KrisWorld is Singapore Airlines' in-flight entertainment system, introduced in 1997 on Boeing 747-400, Airbus A310-300, Airbus A340-300 and Boeing 777-200 aircraft. KrisFlyer overhauled Singapore Airlines' in-flight experience with a new, cheaper entertainment solution that would supersede the primitive Thales entertainment systems on offer at that time by Virgin Atlantic and the Emirates Google Doodle for its fifth anniversary.
The original KrisWorld introduced 14 movies, 36 television programmes, and 5 cartoons, as well as many Super NES games, KrisFone and fax, text news and flight path in all classes. The original KrisWorld was subsequently upgraded to feature Wisemen 3000, an audio and video-on-demand version of the KrisWorld system featured exclusively in First and Raffles Class cabins, then progressively introduced into Economy Class in 747 cabins and selected 777 cabins.
In 2002, Singapore Airlines introduced a re-branding of the KrisWorld system. Named Enhanced KrisWorld, it featured additional movies, television programming, music and games, and was installed on Boeing 747-400 and selected Boeing 777-200 aircraft. Connexion by Boeing, an in-flight Internet service, was introduced in 2005. Live television streaming was proposed on Connexion, but this service was discontinued in December 2006. Since October 2005, Singapore Airlines has offered complimentary language lessons by Berlitz. and, starting December 2005, live text-news feeds.

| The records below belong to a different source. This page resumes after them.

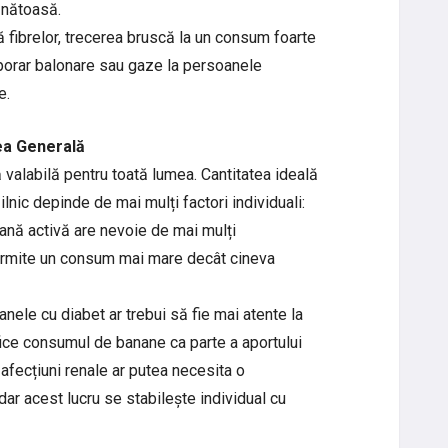
ănătoasă.
ă fibrelor, trecerea bruscă la un consum foarte
orar balonare sau gaze la persoanele
e.
ea Generală
 valabilă pentru toată lumea. Cantitatea ideală
nic depinde de mai mulți factori individuali:
oană activă are nevoie de mai mulți
 permite un consum mai mare decât cineva
ele cu diabet ar trebui să fie mai atente la
ifice consumul de banane ca parte a aportului
 afecțiuni renale ar putea necesita o
dar acest lucru se stabilește individual cu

In 2007, a new KrisWorld based on Red Hat Enterprise Linux was introduced, featuring a new interface, additional programming and audio and video on demand as standard. Widescreen personal video systems were installed in all cabins, including 23-inch LCD monitors in First Class, 15-inch monitors in Business Class, and 10.6-inch monitors in Economy Class. The new KrisWorld is available on Airbus A330, Airbus A380 and Boeing 777-300ER. Features include,
- Widescreen LCD TV with 1280 × 768 resolution
- A range of movies, TV, music, games and interactive programs
- Built-in office software, based on the StarOffice Productivity Suite for use with the USB port
- In-seat AC power ports
A $400 million new KrisWorld entertainment system was unveiled in 2012. This comes from a major deal with Panasonic Avionics, which will provide the latest Panasonic eX3 systems. The eX3 system features a larger screen with much higher resolution, wide touch-screen controllers, new software, and, above all, in-flight connectivity. Singapore Airlines launched its in-flight connectivity in August 2012. Passengers are now able to make phone calls, send text messages and access the Internet for a fee. The new eX3 systems are unveiled alongside the new cabin product, and are available on the Airbus A350-900 and refitted B777-300ER aircraft. In-flight connectivity is offered on the aforementioned two aircraft as well as select Airbus A380s.
Frequent flyer programme
KrisFlyer is the frequent flyer programme for the Singapore Airlines Group, comprising Singapore Airlines and Scoot. Besides the airlines in the Singapore Airlines Group, KrisFlyer members can earn miles when flying with any Star Alliance airline, Star Alliance Connecting Partner, Alaska Airlines, JetBlue, Olympic Air, Virgin Atlantic, Virgin Australia and Vistara. Miles can also be earned with over 200 partners in the air and on the ground.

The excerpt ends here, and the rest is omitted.